Non-Mormon researchers are frequently shocked by things like the total sales of the Joseph Smith Papers Project’s volumes. Comparable papers editions sell frequently in the hundreds, whereas the first Journals volume of the JSPP sold scores of thousands. Now, I realize that the vast majority of those volumes are destined to reside as trophies on Latter-day Saint bookshelves, unread. However Mormons clearly have an interest in history that drives feats of strength that would be absurd to believers in other traditions. Voici, the digitization of published and manuscript (or holograph) materials. Various institutions have, over the last decade, digitized a shocking amount of material, an oeuvre that has, for example, allowed me to research and publish in Mormon history when I otherwise would not have been able.

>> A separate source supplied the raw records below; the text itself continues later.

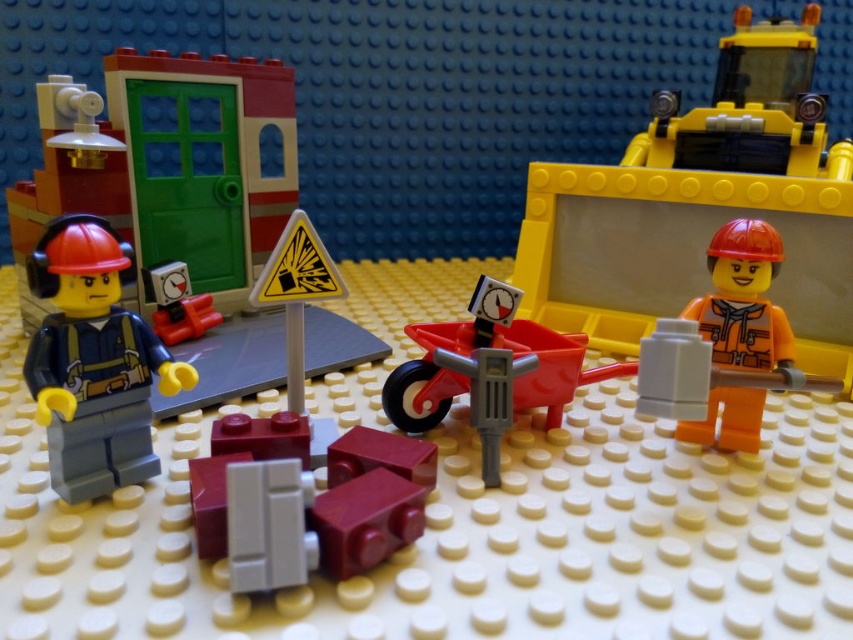 Who is positioned more to the right, orange matte construction worker at right or matte red clock at left?

orange matte construction worker at right

Does point (717, 364) lie behind point (189, 328)?

No.

Where is `orange matte construction worker at right`? The image size is (853, 640). orange matte construction worker at right is located at coordinates (740, 333).

Is matte black construction worker at left shorter than smooth red wheelbarrow at center?

In fact, matte black construction worker at left may be taller than smooth red wheelbarrow at center.

Does matte black construction worker at left appear under smooth red wheelbarrow at center?

Actually, matte black construction worker at left is above smooth red wheelbarrow at center.

Identify the location of matte black construction worker at left. (93, 362).

Locate an element on the screen. This screenshot has height=640, width=853. matte black construction worker at left is located at coordinates (93, 362).

Does smooth red wheelbarrow at center appear under matte red clock at left?

Yes, smooth red wheelbarrow at center is below matte red clock at left.

Between point (610, 376) and point (165, 282), which one is positioned behind?

The point (165, 282) is more distant.

Who is more distant from viewer, (471, 362) or (207, 310)?

Positioned behind is point (207, 310).

Locate an element on the screen. The width and height of the screenshot is (853, 640). smooth red wheelbarrow at center is located at coordinates (489, 371).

Inspired by WVS’s recent post, I’d like to evaluate aspects of the various digitization efforts. Basically, I’m Anubis, this is my scale, and I just happen to have the feather of Ma’at. Things that are important:
If you live far from the repositories or simply don’t have time to run to the library, having access to images of the documents is really a tremendous win. Digital images alone are typically of manuscript documents as OCR (see below), is so readily available. Important manuscript collections include the Selected Collections DVDs, which are available online if you are a BYU Student, and are partially available to everyone at the CHL website. The full DVDs were apparently supposed to be made available there last fall and then last spring. Not sure where that update stands. Having color images of these documents is, in a word, huge. Some of this material was restricted not too long ago. Another example are the Cache Valley diaries at the USU Library digital collections.
Transcripts come in two flavors: OCR and human.
OCR stands for Optical Character Recognition, and it has been around for a long time, though the technology certainly has improved. Back in the early nineties, several groups took it upon themselves to scan books and sell digital libraries using the now deprecated NFO file format. The internet sort of killed this, but many of these tools are still in circulation as they also include sources that are otherwise not accessible. These include Signature’s New Mormon Studies CD-ROM and Deseret Books’ Gospelink (LDS Library is another though now defunct example). The former just sounds like a period piece, but it is still a must-have for the Woodruff diaries alone.
The thing about OCR is that, especially twenty years ago, it was sort of crap. So there are not a few errors, and it is generally advisable to compare against originals. Good for searching, but always verify.
More recently, groups are making published materials available as images with OCR texts associated with them. Examples include University Digital Collections who have also produced the Utah Digital Newspapers, the LDS Church History Library’s ambitious and quickly enormous Internet Archive, and the ever beneficent Google Books.
Human transcripts take a lot more effort. My Adobe Acrobat can OCR a scanned document in seconds. It would take me much, much, longer to transcribe it by hand. Because of the effort required, these transcripts are only typically performed for manuscript documents. And the only two institutions to provide images and manual transcripts of manuscript materials, of which I am aware, are the Joseph Smith Papers and the BYU Digital Collections, viz., the Mormon Missionary Diaries, and the Overland Trails Diaries. And really, the quality of these two groups’ offerings are simply incredible. With BYU the document transcripts are available in both HTML and PDF.
What good do these 0s and 1s floating in the cloud do if no one can find them? For example, if you didn’t know that the Utah Genealogical and Historical Magazine was recently moved from the BYU Digital Collections to the LDS Family History Library digital repository there would be no way to find it. No soup for you! Google is definitely your friend here, but drilling down into the catalogues can sometimes be the only way to find things. Consequently search engine-friendly finding aids are a real boon (like those that existed at BYU before their upgrade [shakes fist at sky]).
And here is a thing. Because the amount of content that is now digitized is so enormous that one cannot read it all (for interesting discussions see here and here), and while it is very helpful to be able to search through a document transcript, the ability to search globally across a collection yields truly a glorious fruit (the consumption of which leads to knowledge or death, depending on how lazy you are). I can honestly say that every project that I have worked on has been improved due to global search functions. Who has global search? Legacy NFO’s, universities, Google, and the JSPP. Losers: The CHL and the FHL.
Even better than global search, is the advanced search of University digital collections. This allows you to search for terms near each other, truncate search terms, search particular collections, and constrain searches all at the same time (granted legacy NFOs let you do this as well).
Winner, winner, chicken dinner
BYU for both prolificacy and quality, they are unmatched. JSPP you came close. Your transcripts are gold, but your search is still unwieldy and shallow.
As wonderful as it is to have documents available in any form, having images with advanced searchable transcripts is wonderfuler.